It’s taken me years, but I’ve finally unlocked the secrets to winning over German bureaucrats, and I’m here to share six of them with you.
I will always remember the day I officially “started” Red Tape Translation. It was one of the scariest and most rewarding days of my life. I knew I wanted to help people and win over the German case workers, but I wasn’t sure how to get started. So I woke up at 4am and took the train to the Ausländerbehörde (now called the Landesamt für Einwanderung) in Berlin on Friedrich-Krause-Ufer. As usual, there was a huge line of people shivering and squirming. I walked to the front of the line, turned to face the crowd, took a deep breath and said in a very loud voice “does anyone need help in English?”
About 10 hands shot in the air and I got to know a few of my first “customers”. When the security guards opened the doors, it was a stampede – people charged in like it was Black Friday.
But the stream dissipated into different directions as people made a beeline for either the right room or the waiting number machine. And the ones who hesitated … well, they had to wait the better part of a whole day to be seen.
Lesson 1: Know exactly where you need to go
The right building, department, floor, waiting room. It’s not easy to find out where you’re supposed to be. If you’re going it alone, you should arrive extra early and use the time to find the right floor and the right waiting room. If you’re even a little bit late arriving at your waiting room, your number might have already disappeared off the board and they won’t bring it up again. Non-attendance at a foreigner’s office appointment can create a whole bunch of really serious problems, especially if your tourist time in the Schengen area has already expired.
This is why I’ve trained my Red Tape interpreters to know the buildings inside out. We arrive 15 minutes early for a really good reason – so that we can make sure everyone is where they need to be at the right time.
I will not forget the head case worker that day. After seeing me in her office for the third time that day, she took me aside and said, rather abruptly, “What do you think you’re doing?”
I had the impression I was going to get in trouble. She could have told me to leave. I wondered briefly what to say. Then the words tumbled out… “I’m trying to start a business and I’ve come here to help people for free to find out how it all works.” And her whole attitude shifted, the ice melted, and she told me exactly what I needed to do to make it work.
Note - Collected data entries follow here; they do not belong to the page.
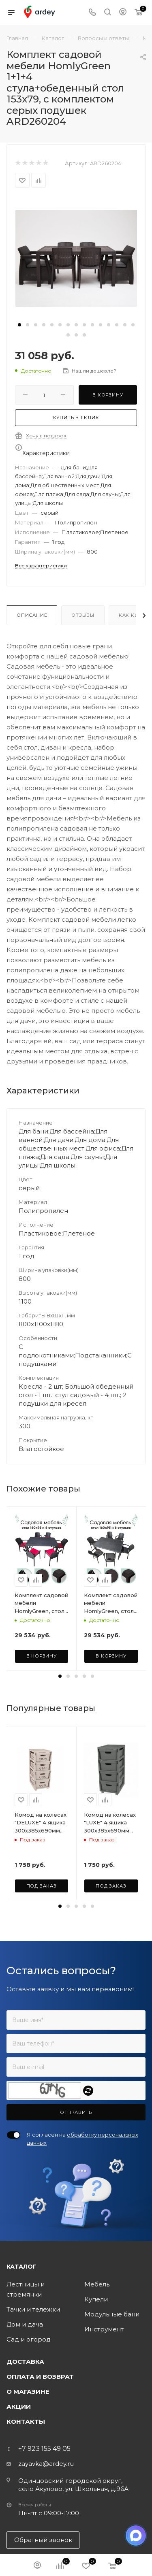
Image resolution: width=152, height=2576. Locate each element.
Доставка (25, 2361)
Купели (96, 2299)
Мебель (96, 2284)
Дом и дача (24, 2324)
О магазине (27, 2391)
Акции (18, 2406)
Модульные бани (111, 2314)
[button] (19, 325)
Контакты (25, 2421)
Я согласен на (82, 2138)
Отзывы (82, 615)
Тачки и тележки (33, 2309)
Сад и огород (28, 2339)
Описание (32, 615)
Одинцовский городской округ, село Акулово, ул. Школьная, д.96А (73, 2485)
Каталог (21, 2266)
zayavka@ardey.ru (46, 2463)
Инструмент (104, 2329)
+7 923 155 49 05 (44, 2449)
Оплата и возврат (40, 2376)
And then she said “actually, it would be great if you could stay, because this woman in my office clearly did not understand what my colleague told her last time. Please come with me.”
Lesson 2: Be honest
While many are terrified of the German case workers, they are people trying to do their job, and it’s a demanding job, they have too much to do and too little time, and you might also say that they’re not adequately compensated – they can come across as gruff, or hostile at time…being honest and genuine goes a long way. They really appreciate applicants who are actually trying to do their best and make the case worker’s job as easy as possible, for example by bringing a German translator or submitting a complete application that’s prepared correctly.
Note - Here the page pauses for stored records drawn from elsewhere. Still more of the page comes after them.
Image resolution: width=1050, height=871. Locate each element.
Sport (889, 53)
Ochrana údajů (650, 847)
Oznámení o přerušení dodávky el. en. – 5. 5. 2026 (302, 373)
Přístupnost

Lesson 3: It feels good to give help – and get it!
I left that day positively radiating. It felt so good, the clients were so grateful and my contribution had made such a positive difference.
I also got a kick out of the elation felt by my “new clients” – instead of having a terrible or traumatic experience, they were confident, they left on a high – and dare I say – they even found it fun in the waiting room and watching me take care of the communication for them.
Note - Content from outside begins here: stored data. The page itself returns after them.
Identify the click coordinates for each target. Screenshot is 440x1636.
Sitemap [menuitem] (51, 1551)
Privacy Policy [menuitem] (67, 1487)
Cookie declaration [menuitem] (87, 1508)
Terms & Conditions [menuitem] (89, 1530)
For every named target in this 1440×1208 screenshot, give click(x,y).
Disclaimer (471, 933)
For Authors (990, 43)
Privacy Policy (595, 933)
Over the years, I’ve added some handy tricks to my arsenal to smooth things over with German bureaucrats. There’s often a firm barrier at the beginning of the conversation, but there are ways to dissolve it. And it’s such a joy when it actually works – yes, it is possible to leave that place with a smile on your face.
Lesson 4: There’s always a cat calendar
Alright, not always, but the cat calendar is symbolic of the personal touch in the case worker’s office. It might be a collector’s lego on a shelf, a picture drawn by a 4-year-old, a travel destination calendar, or an inspirational quote. Noticing it is a great way to build rapport and break the ice.
Lesson 5: “No doesn’t always mean no”
I’m specifically talking about your dealings with German bureaucracy, here. Don’t apply this little gem to your personal interactions, please. My experience is that when you ask someone in a public office to do something that they don’t HAVE to do but COULD do to help you, the default answer is often no. Or “ungern”, which is my least favourite German word and means “I could but I don’t want to so I am basically saying no”. But if you push gently, the no can often be turned into a yes. This brings me to my last lesson:
Lesson 6: “Ausnahmsweise” is my favourite German word
I just love it because it is so effective. It means “as an exception to the rule” and it’s kind of like you’re the pigeon in a Mo Willems book saying “pleeeeeeeeeeeeease?” Maybe it’s because it’s such a nice word, or maybe because it reminds case workers of their power to make or break your day and that makes them feel good, but if I end a request with “ausnahmsweise”, more often than not, they’ll say yes.
Take ten years’ worth of lessons learned and experienced gained to a German public office near you – we’ve made the mistakes so you don’t have to.